WASHINGTON – Medium and small hub airports across the country have fewer flights and fewer seats than they did five years ago, according to a study released this week, but it wasn’t a struggling economy that caused it, according to aviation experts.
The declines were mainly the result of higher fuel prices, industry consolidation and a new focus on profitability over market share, experts said. And though cities of all sizes consider their airports engines of economic growth, many will find it hard to keep the service they have, much less attract new airlines.
Debby McElroy, executive vice president of policy at the Airports Council International-North America, an industry group, said airlines have become risk-averse. Most major carriers have been through bankruptcy. They endured a major terrorist attack and a major recession. In recent years, they’ve begun to enjoy stability and profits.
“Airlines are not adding a lot of new aircraft or new services,” she said. “That strategy has proved successful for them.”
According to the Massachusetts Institute of Technology study, departures at medium hub airports declined 26 percent from 2007 to 2012, and the number of seats declined 21 percent. Small hubs fared only slightly better: Departures declined 18 percent and seats declined 13.5 percent.

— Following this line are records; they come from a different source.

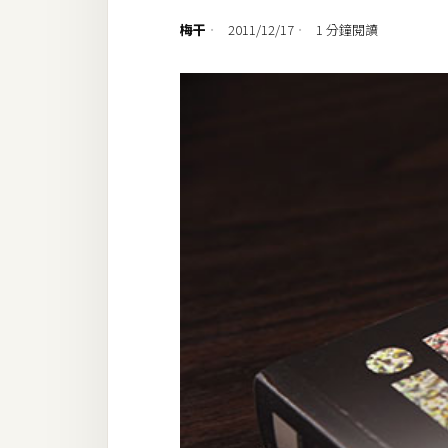
設計
梅干
2011/12/17
1 分鐘閱讀
網站
影像
Adobe
Photoshop
Illustrator
去背與合成
攝影
商品攝影
手機攝影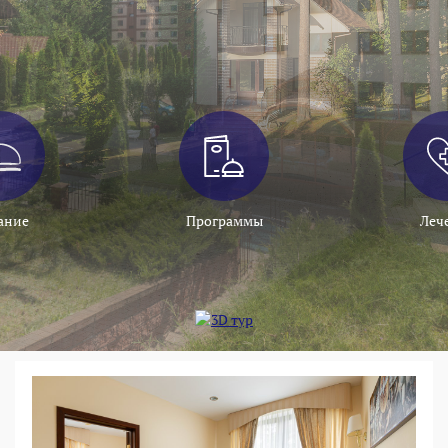
ание
Программы
Леч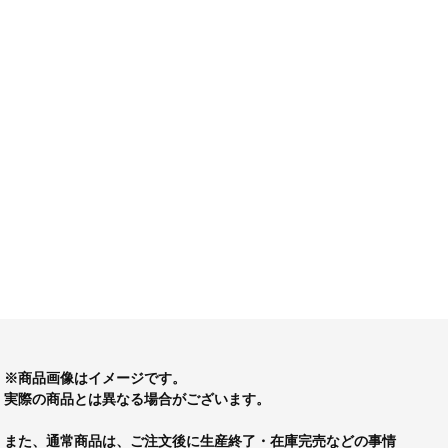
※商品画像はイメージです。
実際の商品とは異なる場合がございます。
また、通常商品は、ご注文後に生産終了・在庫完売などの事情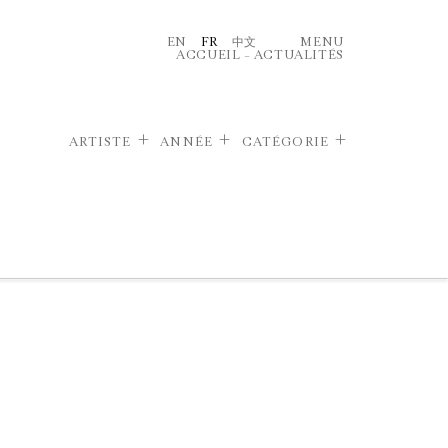
EN
FR
中文
MENU
ACCUEIL
–
ACTUALITÉS
ARTISTE
ANNÉE
CATÉGORIE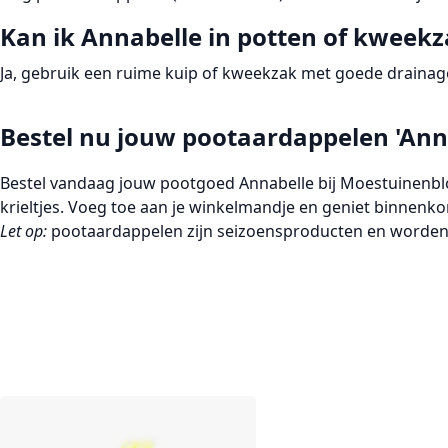
Kan ik Annabelle in potten of kweekz
Ja, gebruik een ruime kuip of kweekzak met goede drainage 
Bestel nu jouw pootaardappelen 'Ann
Bestel vandaag jouw pootgoed
Annabelle
bij Moestuinenblo
krieltjes. Voeg toe aan je winkelmandje en geniet binnenko
Let op:
pootaardappelen zijn seizoensproducten en worden 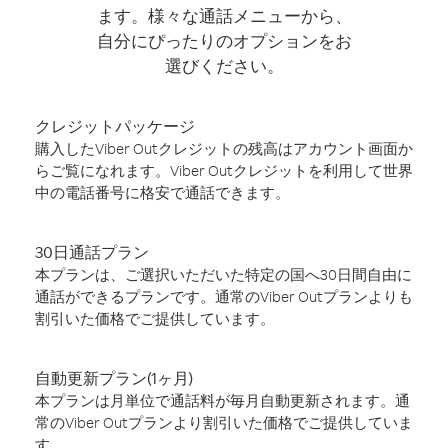
ます。様々な通話メニューから、
自分にぴったりのオプションをお
選びください。
クレジットパッケージ
購入したViber Outクレジットの残高はアカウント画面か
らご覧になれます。Viber Outクレジットを利用して世界
中の電話番号に格安で通話できます。
30日通話プラン
本プランは、ご選択いただいた特定の国へ30日間自由に
通話ができるプランです。通常のViber Outプランよりも
割引いた価格でご提供しています。
自動更新プラン(1ヶ月)
本プランは月単位で通話料が毎月自動更新されます。通
常のViber Outプランより割引いた価格でご提供していま
す。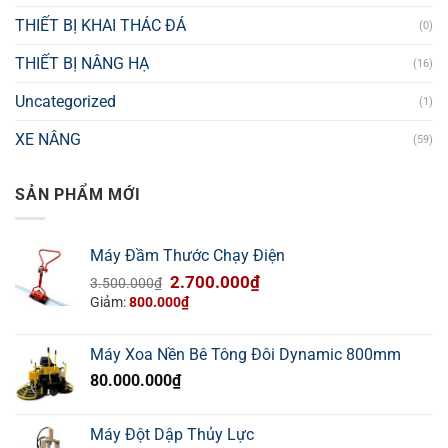
THIẾT BỊ KHAI THÁC ĐÁ
(0)
THIẾT BỊ NÂNG HẠ
(16)
Uncategorized
(1)
XE NÂNG
(59)
SẢN PHẨM MỚI
Máy Đầm Thước Chạy Điện
Giá
Giá
2.700.000
₫
3.500.000
₫
gốc
hiện
Giảm:
800.000
₫
là:
tại
3.500.000₫.
là:
Máy Xoa Nền Bê Tông Đôi Dynamic 800mm
2.700.000₫.
80.000.000
₫
Máy Đột Dập Thủy Lực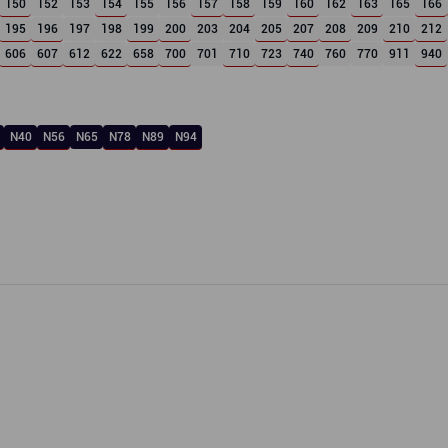
150
152
153
154
155
156
157
158
159
160
162
163
165
166
195
196
197
198
199
200
203
204
205
207
208
209
210
212
606
607
612
622
658
700
701
710
723
740
760
770
911
940
N40
N56
N65
N78
N89
N94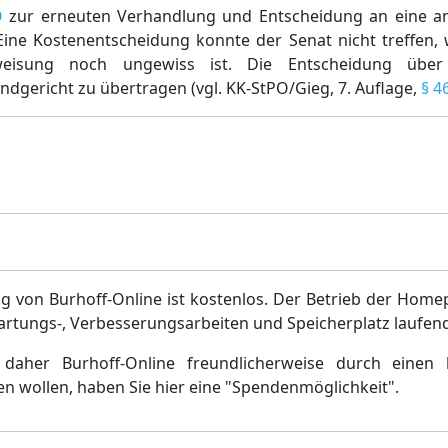
O
zur erneuten Verhandlung und Entscheidung an eine 
ne Kostenentscheidung konnte der Senat nicht treffen, w
rweisung noch ungewiss ist. Die Entscheidung übe
dgericht zu übertragen (vgl. KK-StPO/Gieg, 7. Auflage,
§ 4
g von Burhoff-Online ist kostenlos. Der Betrieb der Home
artungs-, Verbesserungsarbeiten und Speicherplatz laufen
daher Burhoff-Online freundlicherweise durch einen 
en wollen, haben Sie hier eine "Spendenmöglichkeit".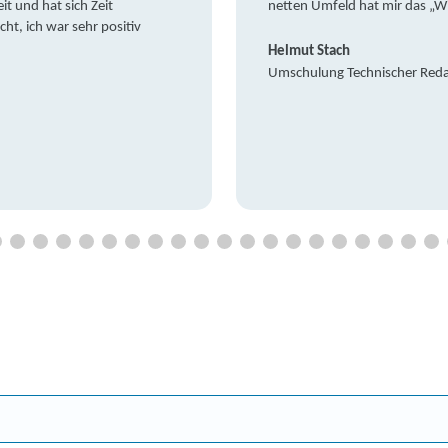
it und hat sich Zeit
netten Umfeld hat mir das „W
t, ich war sehr positiv
Helmut Stach
Umschulung Technischer Red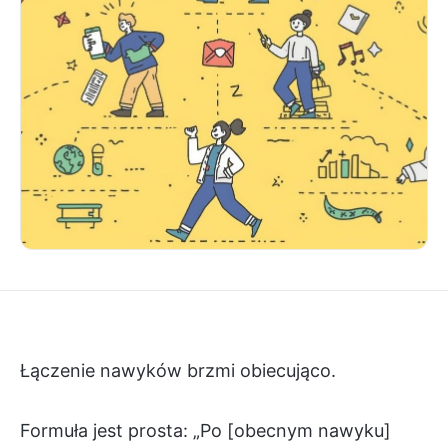
Łączenie nawyków brzmi obiecująco.
Formuła jest prosta: „Po [obecnym nawyku]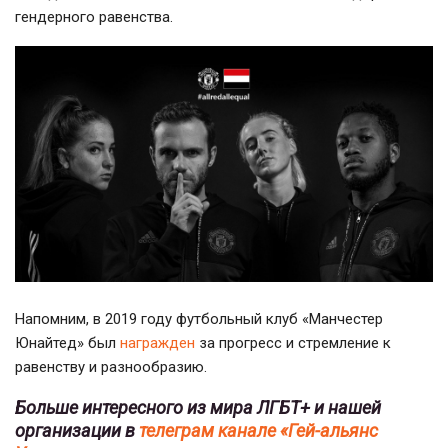
гендерного равенства.
Напомним, в 2019 году футбольный клуб «Манчестер
Юнайтед» был
награжден
за прогресс и стремление к
равенству и разнообразию.
Больше интересного из мира ЛГБТ+ и нашей
организации в
телеграм канале «Гей-альянс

The trend coincides with the deepest economic downturn in decades, a real estate-fueled crisis that pushed millions of Americans out of work and out of their homes. Air travel declined 9 percent from 2007 to 2009, according to the Bureau of Transportation Statistics. Though it has rebounded since, airlines cut their domestic flights 13 percent from 2007 to 2012, according to the Department of Transportation’s inspector general.